NISO recently spoke to Bruce Rosenblum, CEO of NISO Voting member Inera, Inc., about the development of ANSI/NISO Z39.96,JATS: Journal Article Tag Suite. JATS provides a standard XML format in which publishers, archives, and others in the journal publishing ecosystem can exchange metadata and full text of journal articles.
Can you give readers some background on why JATS was needed?
By 2001, the ISO 12083 standard for journal articles [ISO 12083:1994, Information and documentation -- Electronic manuscript preparation and markup] was not widely adopted, having been described as, "way too complicated, yet it is not flexible enough." As a result, most publishers who had implemented SGML had created custom DTDs, and many publishers had not even started such projects due to their cost and complexity.
Inera was approached in 2001 by Harvard University and The Andrew W. Mellon Foundation to look at format issues for long-term archiving of electronic journal articles. At the time, some publishers were beginning to create online-only journals and people in libraries were beginning to ask how to archive these materials.

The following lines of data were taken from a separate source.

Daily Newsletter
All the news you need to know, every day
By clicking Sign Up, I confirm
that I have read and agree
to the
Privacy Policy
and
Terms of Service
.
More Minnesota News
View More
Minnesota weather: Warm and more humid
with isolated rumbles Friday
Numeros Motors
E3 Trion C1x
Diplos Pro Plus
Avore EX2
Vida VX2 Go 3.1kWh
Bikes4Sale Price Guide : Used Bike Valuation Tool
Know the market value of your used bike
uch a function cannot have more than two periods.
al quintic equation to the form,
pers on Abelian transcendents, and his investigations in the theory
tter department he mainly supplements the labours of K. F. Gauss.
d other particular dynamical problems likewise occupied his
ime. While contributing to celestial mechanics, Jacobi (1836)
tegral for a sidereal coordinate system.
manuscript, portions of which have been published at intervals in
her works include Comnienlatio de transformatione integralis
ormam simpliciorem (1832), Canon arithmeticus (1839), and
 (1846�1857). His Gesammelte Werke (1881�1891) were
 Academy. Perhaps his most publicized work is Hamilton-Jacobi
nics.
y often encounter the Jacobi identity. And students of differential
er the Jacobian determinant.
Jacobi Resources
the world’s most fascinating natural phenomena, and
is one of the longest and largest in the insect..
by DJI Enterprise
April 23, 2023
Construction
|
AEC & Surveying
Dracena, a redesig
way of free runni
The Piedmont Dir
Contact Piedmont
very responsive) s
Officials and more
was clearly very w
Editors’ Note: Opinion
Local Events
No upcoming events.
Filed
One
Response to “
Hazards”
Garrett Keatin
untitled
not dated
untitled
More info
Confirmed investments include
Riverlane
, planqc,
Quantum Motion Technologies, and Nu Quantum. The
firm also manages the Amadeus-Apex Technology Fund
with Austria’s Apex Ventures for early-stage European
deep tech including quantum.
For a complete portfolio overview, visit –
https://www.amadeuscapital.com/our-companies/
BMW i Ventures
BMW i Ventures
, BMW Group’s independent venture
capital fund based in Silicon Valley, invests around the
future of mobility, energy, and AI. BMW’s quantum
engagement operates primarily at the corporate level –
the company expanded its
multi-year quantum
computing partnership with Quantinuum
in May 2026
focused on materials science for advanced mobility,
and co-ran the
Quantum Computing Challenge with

In our first conversation with Harvard, we determined two things: PDF was not a viable archive format, and XML was usable as an archive format, but each publisher had its own DTD. We were asked if it would be possible to create a single archive DTD that could be used as a common format to preserve the intellectual property of all journals.
We performed a month-long study that examined DTDs from 10 different publishers and determined that the model could be built, but the estimate cost was prohibitive. After further exploration, collaboration with PubMed Central seemed possible. PubMed's DTD wasn't quite where we needed it to be for Harvard's use, but their consultant was Mulberry [NISO Voting Member Mulberry Technologies, Inc.]. A meeting took place that included me, Debbie Lapeyre [Mulberry Technologies, Inc.], Jeff Beck [The National Center for Biotechnology Information (NCBI)], David Lipman [NCBI], Don Waters [Andrew W. Mellon Foundation], and Dale Flecker [Harvard University Libraries]. At the meeting's end, Debbie, Jeff, and I were asked to collaborate on a DTD that would meet Mellon and Harvard's requirements. (The archive was later built as Portico.)
What was the result of that collaboration?
It took a year to develop NLM version 1.0 [the predecessor to JATS], and it became clear to us during that time that it would be pretty neat! It would be better documented than proprietary DTDs and really flexible. It would also be in the public domain as it was NLM- and Mellon-funded. When we were getting close to the one-year mark, I was working with an Australian journal publisher, CSIRO, and they needed a DTD. They didn't want to build their own, and they were considering Blackwell's and Elsevier's. I asked Harvard and Mellon if CSIRO could use what we were developing. Permission was granted, and CSIRO became the first organization to adopt it. They were even ahead of NLM and Portico (which didn't yet exist).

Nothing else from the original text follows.